--- START ---
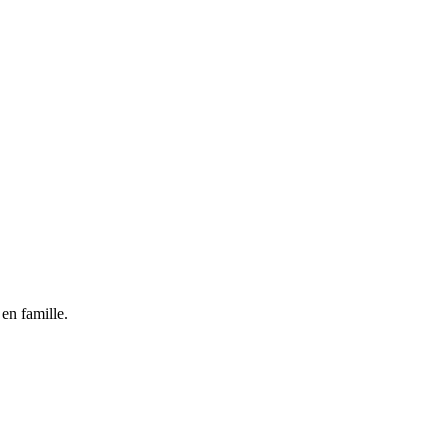
 en famille.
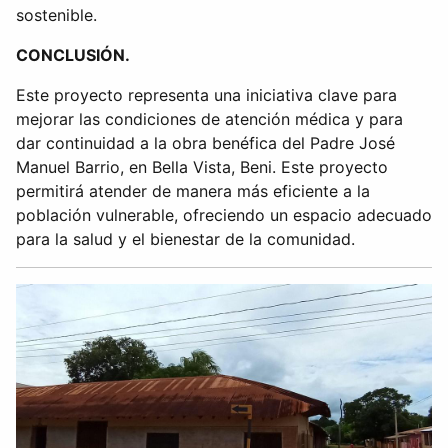
sostenible.
CONCLUSIÓN.
Este proyecto representa una iniciativa clave para
mejorar las condiciones de atención médica y para
dar continuidad a la obra benéfica del Padre José
Manuel Barrio, en Bella Vista, Beni. Este proyecto
permitirá atender de manera más eficiente a la
población vulnerable, ofreciendo un espacio adecuado
para la salud y el bienestar de la comunidad.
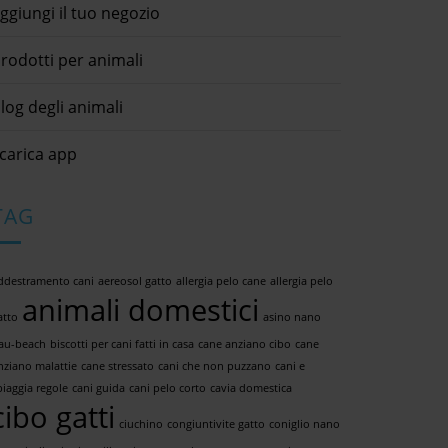
ggiungi il tuo negozio
rodotti per animali
log degli animali
carica app
TAG
ddestramento cani
aereosol gatto
allergia pelo cane
allergia pelo
animali domestici
atto
asino nano
au-beach
biscotti per cani fatti in casa
cane anziano cibo
cane
nziano malattie
cane stressato
cani che non puzzano
cani e
piaggia regole
cani guida
cani pelo corto
cavia domestica
cibo gatti
ciuchino
congiuntivite gatto
coniglio nano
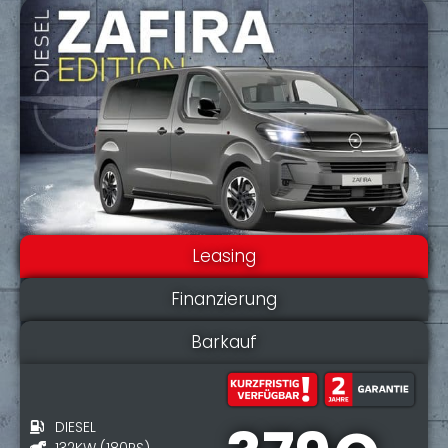
Leasing
Finanzierung
Barkauf
DIESEL
132KW (180PS)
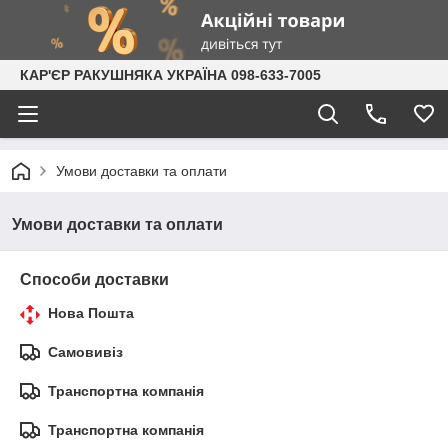
КАР'ЄР РАКУШНЯКА УКРАЇНА 098-633-7005
Умови доставки та оплати
Умови доставки та оплати
Способи доставки
Нова Пошта
Самовивіз
Транспортна компанія
Транспортна компанія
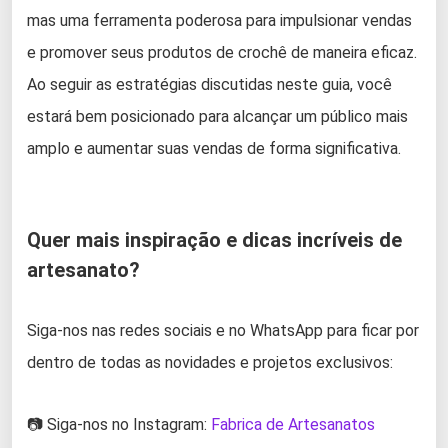
mas uma ferramenta poderosa para impulsionar vendas
e promover seus produtos de crochê de maneira eficaz.
Ao seguir as estratégias discutidas neste guia, você
estará bem posicionado para alcançar um público mais
amplo e aumentar suas vendas de forma significativa.
Quer mais inspiração e dicas incríveis de
artesanato?
Siga-nos nas redes sociais e no WhatsApp para ficar por
dentro de todas as novidades e projetos exclusivos:
📷 Siga-nos no Instagram:
Fabrica de Artesanatos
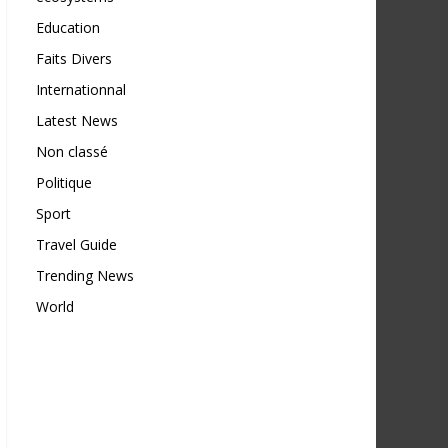
Education
Faits Divers
Internationnal
Latest News
Non classé
Politique
Sport
Travel Guide
Trending News
World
--- END ---
The line containing "Ao seguir as" and every line after it, through the end of the material above, are to be printed exactly; no pictures belong in the output.

§ Completed exercise
Ao seguir as estratégias discutidas neste guia, você
estará bem posicionado para alcançar um público mais
amplo e aumentar suas vendas de forma significativa.
Quer mais inspiração e dicas incríveis de
artesanato?
Siga-nos nas redes sociais e no WhatsApp para ficar por
dentro de todas as novidades e projetos exclusivos:
📷 Siga-nos no Instagram:
Fabrica de Artesanatos
Education
Faits Divers
Internationnal
Latest News
Non classé
Politique
Sport
Travel Guide
Trending News
World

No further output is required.